Not to mention a completely unnecessary war sold using lies, and launched in violation of international law (not in self-defense, no UN Security Council authorization).


> Because he's a journalist

I disagree. Maybe a court should decide?


it's a little more nuanced than that, but for starters Assange already held the right to apply to serve any sentence in Australia.

What is crucial to understand is that prisoner transfers (IE; to Australia in this case) are eligible only after all appeals have been exhausted. For the case to reach the US supreme court it could easily take a decade, even two. What the US has proposed is a formula to keep Assange in prison effectively for the rest of his life, and in a US prison.
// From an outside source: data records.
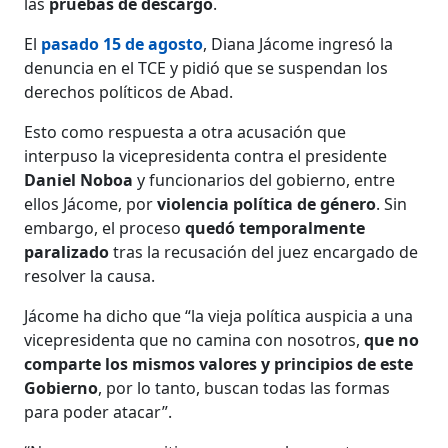
las
pruebas de descargo
.
El
pasado 15 de agosto
, Diana Jácome ingresó la
denuncia en el TCE y pidió que se suspendan los
derechos políticos de Abad.
Esto como respuesta a otra acusación que
interpuso la vicepresidenta contra el presidente
Daniel Noboa
y funcionarios del gobierno, entre
ellos Jácome, por
violencia política de género
. Sin
embargo, el proceso
quedó temporalmente
paralizado
tras la recusación del juez encargado de
resolver la causa.
Jácome ha dicho que “la vieja política auspicia a una
vicepresidenta que no camina con nosotros,
que no
comparte los mismos valores y principios de este
Gobierno
, por lo tanto, buscan todas las formas
para poder atacar”.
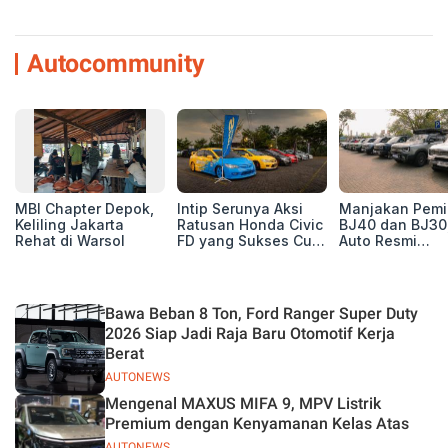
Autocommunity
MBI Chapter Depok,
Intip Serunya Aksi
Manjakan Pemil
Keliling Jakarta
Ratusan Honda Civic
BJ40 dan BJ30
Rehat di Warsol
FD yang Sukses Curi
Auto Resmi
Perhatian di Munas
Deklarasikan B
IV Ungaran!
ORV Chapter l
Touring Carita
Bawa Beban 8 Ton, Ford Ranger Super Duty
2026 Siap Jadi Raja Baru Otomotif Kerja
Berat
AUTONEWS
Mengenal MAXUS MIFA 9, MPV Listrik
Premium dengan Kenyamanan Kelas Atas
AUTONEWS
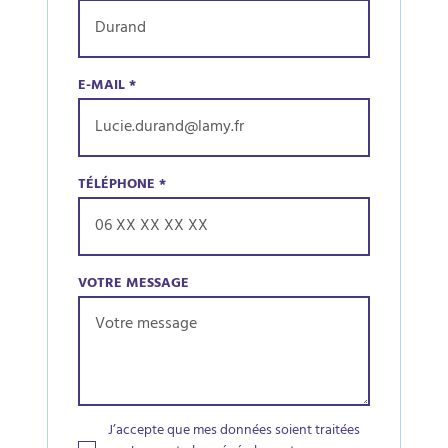
E-MAIL
*
TÉLÉPHONE
*
VOTRE MESSAGE
J’accepte que mes données soient traitées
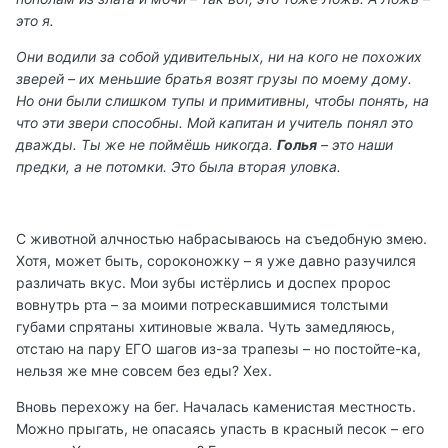
это я.
Они водили за собой удивительных, ни на кого не похожих
зверей – их меньшие братья возят грузы по моему дому.
Но они были слишком тупы и примитивны, чтобы понять, на
что эти звери способны. Мой капитан и учитель понял это
дважды. Ты же не поймёшь никогда.
Голья
– это наши
предки, а не потомки. Это была вторая уловка.
С животной алчностью набрасываюсь на съедобную змею.
Хотя, может быть, сороконожку – я уже давно разучился
различать вкус. Мои зубы истёрлись и доспех пророс
вовнутрь рта – за моими потрескавшимися толстыми
губами спрятаны хитиновые жвала. Чуть замедляюсь,
отстаю на пару ЕГО шагов из-за трапезы – но постойте-ка,
нельзя же мне совсем без еды? Хех.
Вновь перехожу на бег. Началась каменистая местность.
Можно прыгать, не опасаясь упасть в красный песок – его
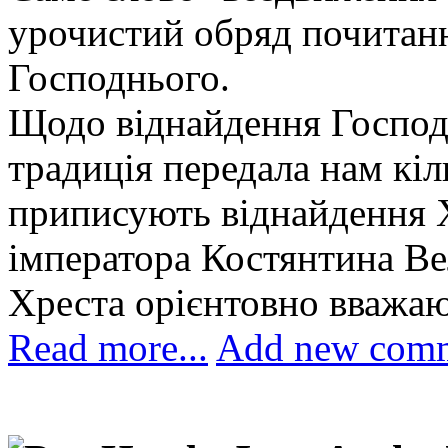
урочистий обряд почитанн
Господнього.
Щодо віднайдення Господн
традиція передала нам кіл
приписують віднайдення Х
імператора Костянтина Ве
Хреста орієнтовно вважаю
Read more...
Add new com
Ross Ulbricht - the infamous Silk Road guy: 1. Arrested in 2013. 2. Sentenced in 2015. 3. First unsuccessful appeal in 2017. 4. The case reached the Supreme Court and was denied in 2018.

So - 5 years. Fewer than Assange spent in the embassy.


Nowhere near the level of complexity and political visibility as Assange's.


I don't actually understand why people who were convicted on overwhelming preponderance of evidence so often waste everyone's time with appeals.


If you're in prison for life it's not like there's anything better to do.

They can't increase your sentence anyway.


The US government also said that there were WMDs in Iraq. I don't understand why anyone would believe anything they say in a case like that of Assange, where the "national interest" concerns override any other consideration.


At the time, the UK couldn't just arrest him at the behest of the US, for exposing state crimes such as torture and extra-judicial killing. He was a popular and respected figure, so public opinion wouldn't allow it. The rape charges served to smear his reputation and erode public support. Now they can do what they want with him.


> if the UK can extradite him to the USA directly without any sort of fake criminal charges?

My understanding is that Assange:

1) Isn't a US citizen

2) Had never set foot within the United States

3) Committed no acts that could be construed (even to idiots) as violating US law

It makes it a little difficult to genuinely extradite. More than likely there was a plan to use extraordinary rendition once he was off UK soil, but before he had arrived in Sweden.


The problem, loosely, is that the US claims that the rules don’t apply to it.

Not a citizen of the US? No problem-actually, all the better since it doesn’t have to follow “…”.

The US pretends that its law extends and applies everywhere when it says so, damn the rules or consequences.


> Assange is incoherent. Why would Sweden frame him for a rape that he didn't commit?

He wasn't incoherent when the charges were filed.


Given what happened in Sweden when he was kicked out of the Ecuadorian embassy and the UK arrested him for extradition to the US, I believe the Swedish accusations were made, and the prosecutions were done, in good faith.

Assange's argument against going to Sweden should've logically also applied to the UK, where he physically was while trying to make the argument to avoid extradition to Sweden, as demonstrated by the UK not even bothering to inform the Swedish authorities when they finally did arrest Assange.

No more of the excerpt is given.